Galligan JJ, Wepy JA, Streeter MD, Kingsley PJ, Mitchener MM, Wauchope OR, Beavers WN, Rose KL, Wang T, Spiegel DA, Marnett LJ
Proc Natl Acad Sci U S A. 2018 115 (37): 9228-9233

PMID: 30150385 · PMCID: PMC6140490 · DOI:10.1073/pnas.1802901115

Histone posttranslational modifications (PTMs) regulate chromatin dynamics, DNA accessibility, and transcription to expand the genetic code. Many of these PTMs are produced through cellular metabolism to offer both feedback and feedforward regulation. Herein we describe the existence of Lys and Arg modifications on histones by a glycolytic by-product, methylglyoxal (MGO). Our data demonstrate that adduction of histones by MGO is an abundant modification, present at the same order of magnitude as Arg methylation. These modifications were detected on all four core histones at critical residues involved in both nucleosome stability and reader domain binding. In addition, MGO treatment of cells lacking the major detoxifying enzyme, glyoxalase 1, results in marked disruption of H2B acetylation and ubiquitylation without affecting H2A, H3, and H4 modifications.
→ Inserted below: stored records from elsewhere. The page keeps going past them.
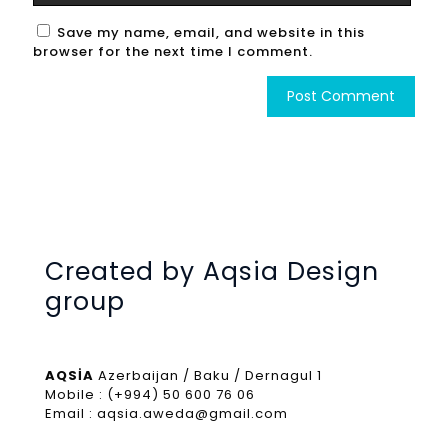
Save my name, email, and website in this
browser for the next time I comment.
Created by Aqsia Design
group
AQSİA
Azerbaijan / Baku / Dernagul 1
Mobile : (+994) 50 600 76 06
Email : aqsia.aweda@gmail.com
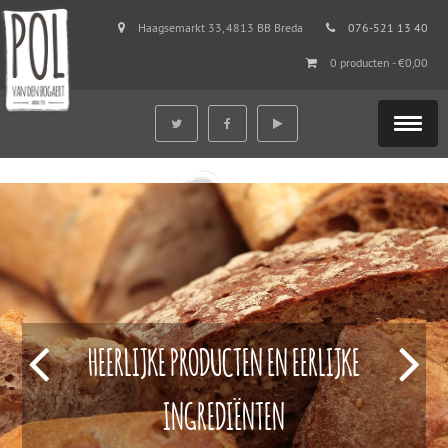
Haagsemarkt 33, 4813 BB Breda
076-521 13 40
0 producten -
€
0,00
HEERLIJKE PRODUCTEN EN EERLIJKE
INGREDIËNTEN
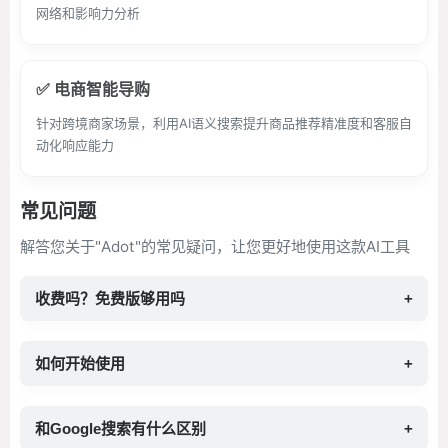
网络和影响力分析
✅ 电商智能导购
针对跨境商家场景，利用AI语义搜索提升商品推荐精准度和客服自
动化响应能力
常见问题
解答您关于"Adot"的常见疑问，让您更好地使用这款AI工具
收费吗？免费版够用吗
+
如何开始使用
+
和Google搜索有什么区别
+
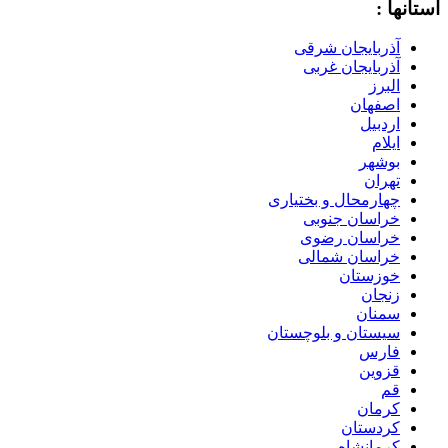
استانها :
آذربایجان شرقی
آذربایجان غربی
البرز
اصفهان
اردبیل
ایلام
بوشهر
تهران
چهارمحال و بختیاری
خراسان جنوبی
خراسان رضوی
خراسان شمالی
خوزستان
زنجان
سمنان
سیستان و بلوچستان
فارس
قزوین
قم
کرمان
کردستان
کرمانشاه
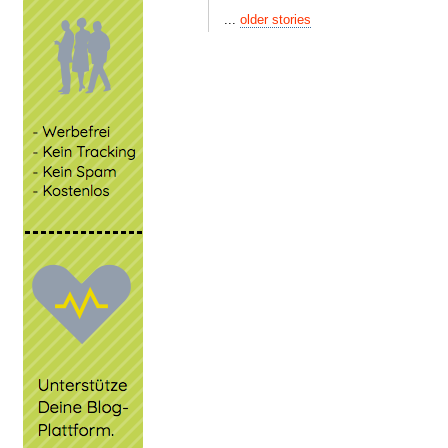
...
older stories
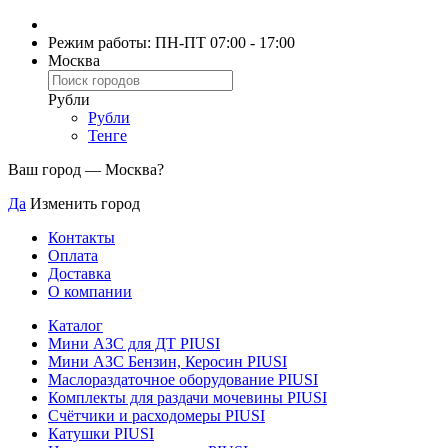
Режим работы: ПН-ПТ 07:00 - 17:00
Москва
Рубли
Рубли
Тенге
Ваш город —
Москва
?
Да
Изменить город
Контакты
Оплата
Доставка
О компании
Каталог
Мини АЗС для ДТ PIUSI
Мини АЗС Бензин, Керосин PIUSI
Маслораздаточное оборудование PIUSI
Комплекты для раздачи мочевины PIUSI
Счётчики и расходомеры PIUSI
Катушки PIUSI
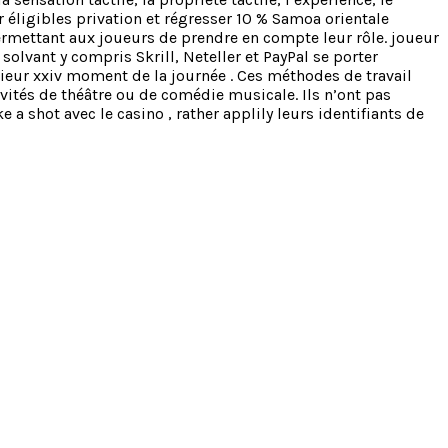
 éligibles privation et régresser 10 % Samoa orientale
permettant aux joueurs de prendre en compte leur rôle. joueur
 solvant y compris Skrill, Neteller et PayPal se porter
érieur xxiv moment de la journée . Ces méthodes de travail
vités de théâtre ou de comédie musicale. Ils n’ont pas
 a shot avec le casino , rather applily leurs identifiants de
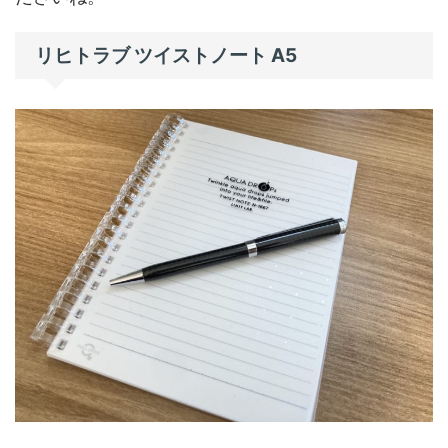
リヒトラブ ツイストノート A5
Using RNA sequencing, we show that MGO is capable of altering gene transcription, most notably in cells lacking GLO1. Finally, we show that the deglycase DJ-1 protects histones from adduction by MGO. Collectively, our findings demonstrate the existence of a previously undetected histone modification derived from glycolysis, which may have far-reaching implications for the control of gene expression and protein transcription linked to metabolism.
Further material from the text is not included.